Where a line in the records below includes "公开方式", pull that line out.

━━━━━ LISTED RECORDS

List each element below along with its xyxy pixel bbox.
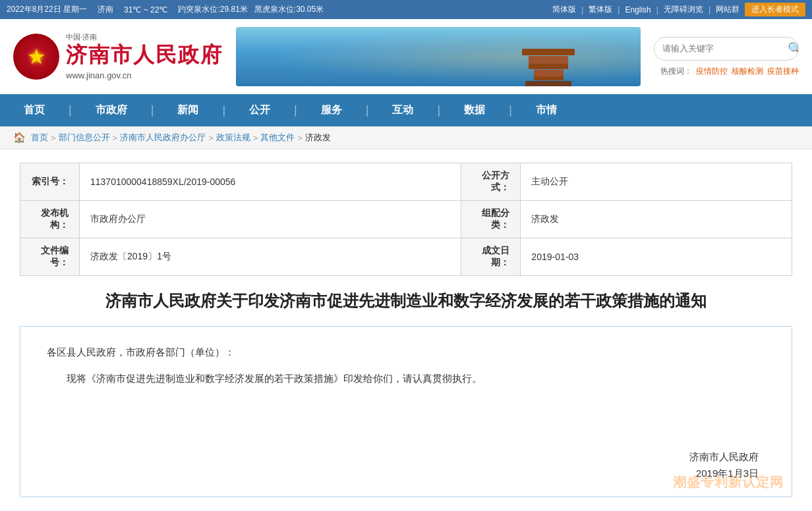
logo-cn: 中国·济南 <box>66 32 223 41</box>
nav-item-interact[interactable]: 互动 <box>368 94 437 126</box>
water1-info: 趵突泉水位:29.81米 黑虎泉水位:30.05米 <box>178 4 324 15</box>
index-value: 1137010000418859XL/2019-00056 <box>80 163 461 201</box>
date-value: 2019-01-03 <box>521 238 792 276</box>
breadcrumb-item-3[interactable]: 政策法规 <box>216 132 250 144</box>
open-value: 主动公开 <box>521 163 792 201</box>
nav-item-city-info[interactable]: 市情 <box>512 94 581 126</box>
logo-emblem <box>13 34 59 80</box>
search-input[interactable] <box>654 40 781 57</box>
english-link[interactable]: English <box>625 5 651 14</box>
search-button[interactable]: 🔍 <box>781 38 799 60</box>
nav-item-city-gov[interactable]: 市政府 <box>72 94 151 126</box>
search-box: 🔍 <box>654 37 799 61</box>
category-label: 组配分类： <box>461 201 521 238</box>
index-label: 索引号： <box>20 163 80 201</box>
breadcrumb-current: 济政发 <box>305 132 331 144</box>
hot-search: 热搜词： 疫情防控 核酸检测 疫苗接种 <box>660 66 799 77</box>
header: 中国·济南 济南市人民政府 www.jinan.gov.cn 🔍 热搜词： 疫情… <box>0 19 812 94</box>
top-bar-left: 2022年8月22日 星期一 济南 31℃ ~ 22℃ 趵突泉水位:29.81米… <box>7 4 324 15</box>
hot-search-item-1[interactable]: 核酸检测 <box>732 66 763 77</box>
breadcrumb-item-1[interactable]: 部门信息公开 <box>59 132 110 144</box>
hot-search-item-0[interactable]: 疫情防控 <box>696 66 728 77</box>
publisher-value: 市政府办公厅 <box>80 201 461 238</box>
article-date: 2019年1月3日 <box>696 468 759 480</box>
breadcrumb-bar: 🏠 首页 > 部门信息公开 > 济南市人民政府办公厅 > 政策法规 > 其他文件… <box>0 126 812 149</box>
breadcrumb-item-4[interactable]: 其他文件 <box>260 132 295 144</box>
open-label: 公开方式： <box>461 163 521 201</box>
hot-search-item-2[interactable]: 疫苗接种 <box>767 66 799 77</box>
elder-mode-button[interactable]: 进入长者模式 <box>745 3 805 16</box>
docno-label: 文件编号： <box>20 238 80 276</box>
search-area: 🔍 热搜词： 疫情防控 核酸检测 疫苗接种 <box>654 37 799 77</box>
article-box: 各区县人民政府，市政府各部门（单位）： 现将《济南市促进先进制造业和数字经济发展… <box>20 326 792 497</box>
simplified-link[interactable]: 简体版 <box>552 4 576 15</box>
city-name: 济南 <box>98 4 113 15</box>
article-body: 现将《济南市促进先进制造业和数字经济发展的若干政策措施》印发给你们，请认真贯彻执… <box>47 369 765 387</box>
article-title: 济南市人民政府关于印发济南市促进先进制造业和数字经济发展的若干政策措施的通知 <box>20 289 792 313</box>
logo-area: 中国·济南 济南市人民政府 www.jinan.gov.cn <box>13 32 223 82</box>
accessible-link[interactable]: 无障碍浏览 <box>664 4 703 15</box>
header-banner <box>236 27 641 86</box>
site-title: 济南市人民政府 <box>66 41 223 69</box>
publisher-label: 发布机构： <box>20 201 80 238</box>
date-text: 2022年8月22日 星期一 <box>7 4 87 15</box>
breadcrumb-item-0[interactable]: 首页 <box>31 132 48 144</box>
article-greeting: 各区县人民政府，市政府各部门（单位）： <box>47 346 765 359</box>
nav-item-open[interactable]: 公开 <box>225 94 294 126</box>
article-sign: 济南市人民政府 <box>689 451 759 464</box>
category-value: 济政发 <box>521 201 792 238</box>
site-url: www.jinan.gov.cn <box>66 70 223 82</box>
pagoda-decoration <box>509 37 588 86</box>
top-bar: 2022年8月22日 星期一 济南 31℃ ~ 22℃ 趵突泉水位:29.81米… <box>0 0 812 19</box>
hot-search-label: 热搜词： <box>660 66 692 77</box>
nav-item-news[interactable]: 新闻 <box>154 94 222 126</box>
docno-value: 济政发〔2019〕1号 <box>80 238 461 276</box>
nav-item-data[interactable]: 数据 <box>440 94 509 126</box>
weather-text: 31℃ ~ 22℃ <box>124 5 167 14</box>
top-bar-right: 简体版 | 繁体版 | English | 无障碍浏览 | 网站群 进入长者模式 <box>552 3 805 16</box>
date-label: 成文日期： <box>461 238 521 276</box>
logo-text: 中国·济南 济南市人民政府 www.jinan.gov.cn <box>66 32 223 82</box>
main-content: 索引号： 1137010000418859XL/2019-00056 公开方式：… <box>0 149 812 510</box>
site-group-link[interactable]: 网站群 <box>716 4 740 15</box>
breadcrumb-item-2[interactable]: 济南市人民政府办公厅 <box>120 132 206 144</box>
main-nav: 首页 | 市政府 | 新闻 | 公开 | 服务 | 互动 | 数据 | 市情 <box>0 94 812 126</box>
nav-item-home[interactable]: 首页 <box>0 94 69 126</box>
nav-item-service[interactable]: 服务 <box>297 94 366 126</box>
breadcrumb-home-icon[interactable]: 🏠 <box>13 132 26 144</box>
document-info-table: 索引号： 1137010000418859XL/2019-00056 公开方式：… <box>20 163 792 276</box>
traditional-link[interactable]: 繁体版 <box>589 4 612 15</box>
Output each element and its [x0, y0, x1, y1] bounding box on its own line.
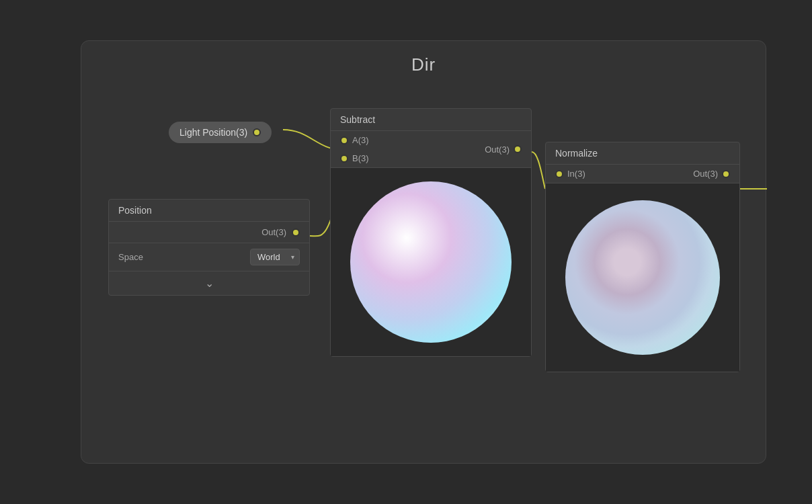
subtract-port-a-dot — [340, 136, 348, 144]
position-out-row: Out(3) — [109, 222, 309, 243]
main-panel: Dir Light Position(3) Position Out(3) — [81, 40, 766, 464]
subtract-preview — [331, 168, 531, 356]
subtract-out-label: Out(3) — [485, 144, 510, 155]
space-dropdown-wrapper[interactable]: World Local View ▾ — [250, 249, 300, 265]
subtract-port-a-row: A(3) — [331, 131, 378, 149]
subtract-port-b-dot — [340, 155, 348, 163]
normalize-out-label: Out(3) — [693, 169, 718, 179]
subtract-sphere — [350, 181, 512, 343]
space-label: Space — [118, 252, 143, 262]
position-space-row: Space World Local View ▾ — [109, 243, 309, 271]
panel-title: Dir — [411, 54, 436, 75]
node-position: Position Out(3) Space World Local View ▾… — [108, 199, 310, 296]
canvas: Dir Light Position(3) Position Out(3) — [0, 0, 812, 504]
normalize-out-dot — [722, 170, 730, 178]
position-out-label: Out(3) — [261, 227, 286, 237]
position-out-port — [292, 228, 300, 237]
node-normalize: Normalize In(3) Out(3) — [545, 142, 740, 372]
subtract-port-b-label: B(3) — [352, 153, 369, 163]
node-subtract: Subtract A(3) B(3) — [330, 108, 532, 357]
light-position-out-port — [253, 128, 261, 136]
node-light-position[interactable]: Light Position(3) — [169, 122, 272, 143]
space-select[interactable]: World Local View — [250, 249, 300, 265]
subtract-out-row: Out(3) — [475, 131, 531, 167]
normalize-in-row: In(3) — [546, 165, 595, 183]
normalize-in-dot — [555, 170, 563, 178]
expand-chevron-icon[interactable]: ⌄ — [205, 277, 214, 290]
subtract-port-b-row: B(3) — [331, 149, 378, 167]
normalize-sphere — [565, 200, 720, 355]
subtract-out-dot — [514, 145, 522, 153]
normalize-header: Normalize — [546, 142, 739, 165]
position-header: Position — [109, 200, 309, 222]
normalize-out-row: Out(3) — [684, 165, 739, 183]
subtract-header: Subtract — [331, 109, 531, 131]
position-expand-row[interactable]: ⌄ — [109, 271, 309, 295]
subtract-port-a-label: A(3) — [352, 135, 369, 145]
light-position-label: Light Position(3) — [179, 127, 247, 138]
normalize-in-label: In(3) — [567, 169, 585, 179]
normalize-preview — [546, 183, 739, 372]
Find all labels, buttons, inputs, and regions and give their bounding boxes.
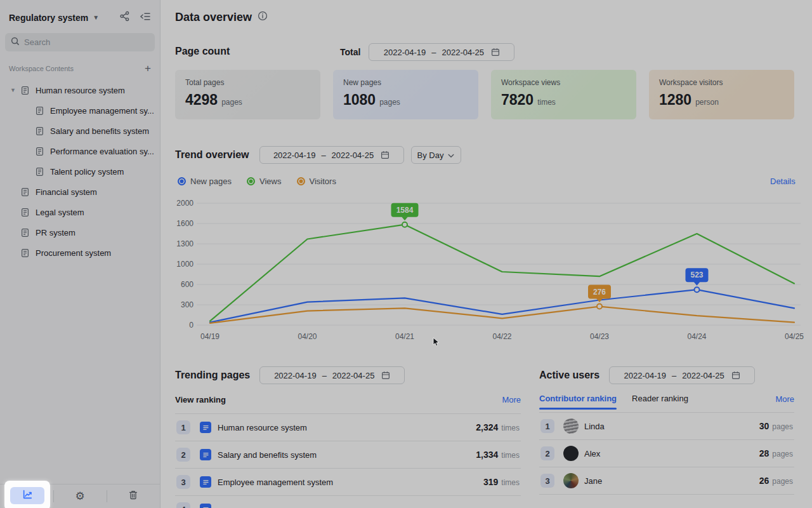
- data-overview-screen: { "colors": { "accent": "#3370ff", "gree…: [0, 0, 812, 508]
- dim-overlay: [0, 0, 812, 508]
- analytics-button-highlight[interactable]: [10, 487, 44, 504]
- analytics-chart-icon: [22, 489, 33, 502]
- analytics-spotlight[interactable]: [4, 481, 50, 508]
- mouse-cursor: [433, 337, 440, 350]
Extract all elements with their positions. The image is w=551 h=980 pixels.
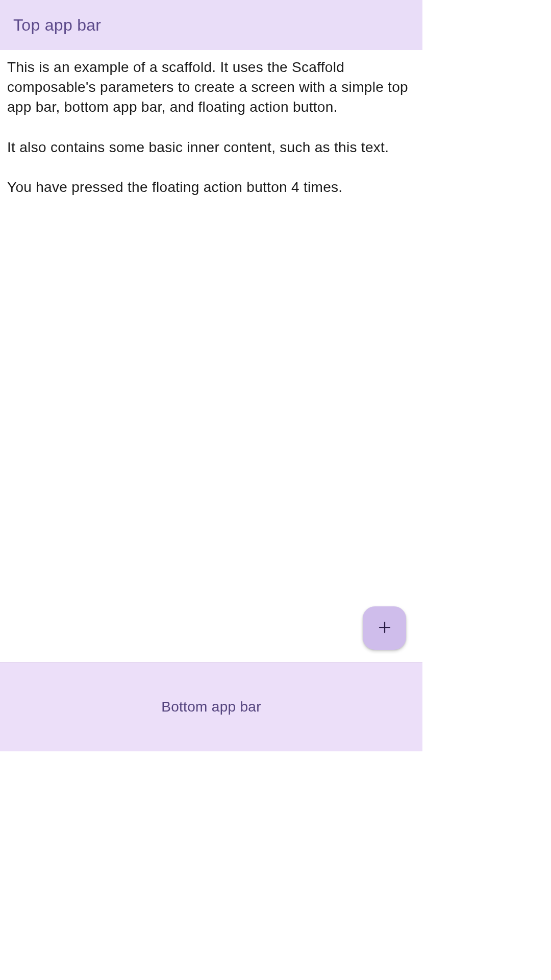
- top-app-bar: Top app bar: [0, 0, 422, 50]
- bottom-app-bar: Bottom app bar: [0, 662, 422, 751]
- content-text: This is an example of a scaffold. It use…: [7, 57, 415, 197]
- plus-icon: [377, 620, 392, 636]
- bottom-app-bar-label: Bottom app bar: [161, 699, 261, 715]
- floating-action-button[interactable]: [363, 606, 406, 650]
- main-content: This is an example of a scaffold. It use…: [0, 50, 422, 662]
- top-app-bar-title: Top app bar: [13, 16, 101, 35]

━━━━━━━━━━

§ YOUR RESPONSE:
open-label: 公开方式： <box>461 163 521 201</box>
main-content: 索引号： 1137010000418859XL/2019-00056 公开方式：… <box>0 149 812 510</box>
document-info-table: 索引号： 1137010000418859XL/2019-00056 公开方式：… <box>20 163 792 276</box>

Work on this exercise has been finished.